━━ Exercise materials ━━

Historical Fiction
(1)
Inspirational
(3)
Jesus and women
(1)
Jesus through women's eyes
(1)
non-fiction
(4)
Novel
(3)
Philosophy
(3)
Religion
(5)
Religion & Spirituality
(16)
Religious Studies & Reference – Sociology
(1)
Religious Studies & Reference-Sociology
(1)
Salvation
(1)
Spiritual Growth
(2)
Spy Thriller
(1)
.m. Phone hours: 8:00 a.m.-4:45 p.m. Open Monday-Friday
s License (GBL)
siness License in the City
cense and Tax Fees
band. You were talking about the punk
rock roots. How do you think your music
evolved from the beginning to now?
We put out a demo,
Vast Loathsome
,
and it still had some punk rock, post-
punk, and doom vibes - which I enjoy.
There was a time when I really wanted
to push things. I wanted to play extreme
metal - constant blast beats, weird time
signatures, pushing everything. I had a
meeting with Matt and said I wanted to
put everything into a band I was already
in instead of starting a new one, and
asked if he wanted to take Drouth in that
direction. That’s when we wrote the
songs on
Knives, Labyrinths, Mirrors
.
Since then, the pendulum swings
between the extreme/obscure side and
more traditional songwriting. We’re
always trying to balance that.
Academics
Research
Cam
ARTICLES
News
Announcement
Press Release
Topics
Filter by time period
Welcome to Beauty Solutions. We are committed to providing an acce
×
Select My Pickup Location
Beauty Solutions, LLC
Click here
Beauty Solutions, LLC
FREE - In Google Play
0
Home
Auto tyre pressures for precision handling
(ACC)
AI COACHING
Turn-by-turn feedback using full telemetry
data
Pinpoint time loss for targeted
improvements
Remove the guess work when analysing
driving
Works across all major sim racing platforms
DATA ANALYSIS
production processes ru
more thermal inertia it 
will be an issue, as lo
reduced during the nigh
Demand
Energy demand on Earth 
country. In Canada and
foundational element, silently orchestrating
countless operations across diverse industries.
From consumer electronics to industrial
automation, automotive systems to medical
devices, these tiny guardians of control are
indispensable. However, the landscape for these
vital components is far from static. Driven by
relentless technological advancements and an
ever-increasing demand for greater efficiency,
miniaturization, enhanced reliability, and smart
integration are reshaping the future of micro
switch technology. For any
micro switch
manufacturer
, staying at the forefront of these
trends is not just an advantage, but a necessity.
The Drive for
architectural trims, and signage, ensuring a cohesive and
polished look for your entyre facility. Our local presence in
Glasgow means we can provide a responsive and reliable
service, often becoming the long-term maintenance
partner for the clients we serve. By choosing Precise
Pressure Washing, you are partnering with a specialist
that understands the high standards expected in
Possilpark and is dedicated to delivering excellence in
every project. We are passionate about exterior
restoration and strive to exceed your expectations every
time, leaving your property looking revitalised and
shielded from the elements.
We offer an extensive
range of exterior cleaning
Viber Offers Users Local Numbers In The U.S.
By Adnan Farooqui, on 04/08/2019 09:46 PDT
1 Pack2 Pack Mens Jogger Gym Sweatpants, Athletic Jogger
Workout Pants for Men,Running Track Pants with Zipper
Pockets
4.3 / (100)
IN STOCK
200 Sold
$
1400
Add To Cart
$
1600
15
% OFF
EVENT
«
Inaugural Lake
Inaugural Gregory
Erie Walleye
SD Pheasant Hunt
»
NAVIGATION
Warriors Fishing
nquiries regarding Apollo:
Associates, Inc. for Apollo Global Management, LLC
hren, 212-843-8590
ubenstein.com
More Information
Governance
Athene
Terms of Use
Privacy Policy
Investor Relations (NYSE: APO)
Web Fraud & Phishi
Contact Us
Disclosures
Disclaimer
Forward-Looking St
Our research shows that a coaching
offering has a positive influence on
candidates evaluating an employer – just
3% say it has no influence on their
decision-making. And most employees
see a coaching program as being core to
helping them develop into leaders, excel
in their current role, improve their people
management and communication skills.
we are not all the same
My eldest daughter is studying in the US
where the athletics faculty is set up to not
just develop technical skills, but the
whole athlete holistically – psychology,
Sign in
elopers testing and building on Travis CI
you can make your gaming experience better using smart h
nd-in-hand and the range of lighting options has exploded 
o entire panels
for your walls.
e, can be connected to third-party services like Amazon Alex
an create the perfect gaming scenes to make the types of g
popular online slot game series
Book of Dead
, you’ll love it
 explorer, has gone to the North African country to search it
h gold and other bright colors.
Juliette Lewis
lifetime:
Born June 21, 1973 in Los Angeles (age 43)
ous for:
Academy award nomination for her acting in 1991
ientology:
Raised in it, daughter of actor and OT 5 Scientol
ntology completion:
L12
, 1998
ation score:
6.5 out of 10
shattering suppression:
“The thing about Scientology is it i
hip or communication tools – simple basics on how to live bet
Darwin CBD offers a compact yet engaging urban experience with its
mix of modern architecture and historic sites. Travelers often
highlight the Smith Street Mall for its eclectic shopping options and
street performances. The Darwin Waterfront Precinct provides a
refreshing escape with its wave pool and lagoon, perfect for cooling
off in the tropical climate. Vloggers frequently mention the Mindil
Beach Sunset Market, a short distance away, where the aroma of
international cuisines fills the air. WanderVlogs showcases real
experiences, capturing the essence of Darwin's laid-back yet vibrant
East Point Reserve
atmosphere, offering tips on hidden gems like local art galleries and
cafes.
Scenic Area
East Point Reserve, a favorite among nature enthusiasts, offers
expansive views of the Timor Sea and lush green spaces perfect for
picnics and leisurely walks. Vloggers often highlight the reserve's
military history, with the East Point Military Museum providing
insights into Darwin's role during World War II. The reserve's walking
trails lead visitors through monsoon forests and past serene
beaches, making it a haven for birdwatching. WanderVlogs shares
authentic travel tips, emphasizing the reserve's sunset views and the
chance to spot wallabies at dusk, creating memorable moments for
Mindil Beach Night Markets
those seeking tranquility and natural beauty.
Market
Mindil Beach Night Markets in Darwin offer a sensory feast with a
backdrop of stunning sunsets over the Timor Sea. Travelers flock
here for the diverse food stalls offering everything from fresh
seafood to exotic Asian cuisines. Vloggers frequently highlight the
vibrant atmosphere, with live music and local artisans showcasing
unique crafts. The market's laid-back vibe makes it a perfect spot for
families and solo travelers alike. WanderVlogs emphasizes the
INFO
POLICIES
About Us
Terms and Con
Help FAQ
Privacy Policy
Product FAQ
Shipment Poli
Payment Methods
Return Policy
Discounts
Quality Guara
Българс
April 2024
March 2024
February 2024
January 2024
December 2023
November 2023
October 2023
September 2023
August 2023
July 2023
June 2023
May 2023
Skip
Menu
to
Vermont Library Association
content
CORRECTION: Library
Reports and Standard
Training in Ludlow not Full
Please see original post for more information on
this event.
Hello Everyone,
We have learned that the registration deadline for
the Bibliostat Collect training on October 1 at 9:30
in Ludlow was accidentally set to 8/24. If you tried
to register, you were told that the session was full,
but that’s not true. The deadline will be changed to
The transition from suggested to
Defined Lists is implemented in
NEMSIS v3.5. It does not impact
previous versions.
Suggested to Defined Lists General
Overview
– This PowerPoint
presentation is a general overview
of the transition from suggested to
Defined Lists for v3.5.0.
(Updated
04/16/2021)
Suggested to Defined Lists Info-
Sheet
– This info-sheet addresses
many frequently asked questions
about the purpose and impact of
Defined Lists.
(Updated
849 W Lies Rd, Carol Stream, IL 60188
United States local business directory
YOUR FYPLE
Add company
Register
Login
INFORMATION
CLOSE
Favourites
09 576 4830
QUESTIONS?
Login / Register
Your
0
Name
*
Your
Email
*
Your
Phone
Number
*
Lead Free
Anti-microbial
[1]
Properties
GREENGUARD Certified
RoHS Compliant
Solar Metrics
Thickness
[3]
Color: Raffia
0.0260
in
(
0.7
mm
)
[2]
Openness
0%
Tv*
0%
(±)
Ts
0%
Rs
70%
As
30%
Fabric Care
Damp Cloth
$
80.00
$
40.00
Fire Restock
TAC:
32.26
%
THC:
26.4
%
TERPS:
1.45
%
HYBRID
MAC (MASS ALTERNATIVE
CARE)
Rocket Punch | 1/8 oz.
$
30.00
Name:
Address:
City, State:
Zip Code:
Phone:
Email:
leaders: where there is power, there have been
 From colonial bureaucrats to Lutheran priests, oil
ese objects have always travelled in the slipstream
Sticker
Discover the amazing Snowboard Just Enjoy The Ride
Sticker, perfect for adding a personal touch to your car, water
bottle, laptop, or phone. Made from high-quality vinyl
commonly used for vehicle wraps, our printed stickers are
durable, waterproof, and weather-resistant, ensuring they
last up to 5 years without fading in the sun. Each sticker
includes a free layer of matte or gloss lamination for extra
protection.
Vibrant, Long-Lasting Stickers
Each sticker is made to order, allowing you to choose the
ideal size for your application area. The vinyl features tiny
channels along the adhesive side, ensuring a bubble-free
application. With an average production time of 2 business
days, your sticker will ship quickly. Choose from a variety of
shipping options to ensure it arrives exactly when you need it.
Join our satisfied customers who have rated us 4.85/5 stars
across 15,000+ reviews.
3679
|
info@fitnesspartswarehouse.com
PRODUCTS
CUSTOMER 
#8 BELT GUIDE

━━━

▸ **What to work on**
Tally the lines of the data that contain the string "develop" and report the total alone.

▸ **Solution to the problem**
2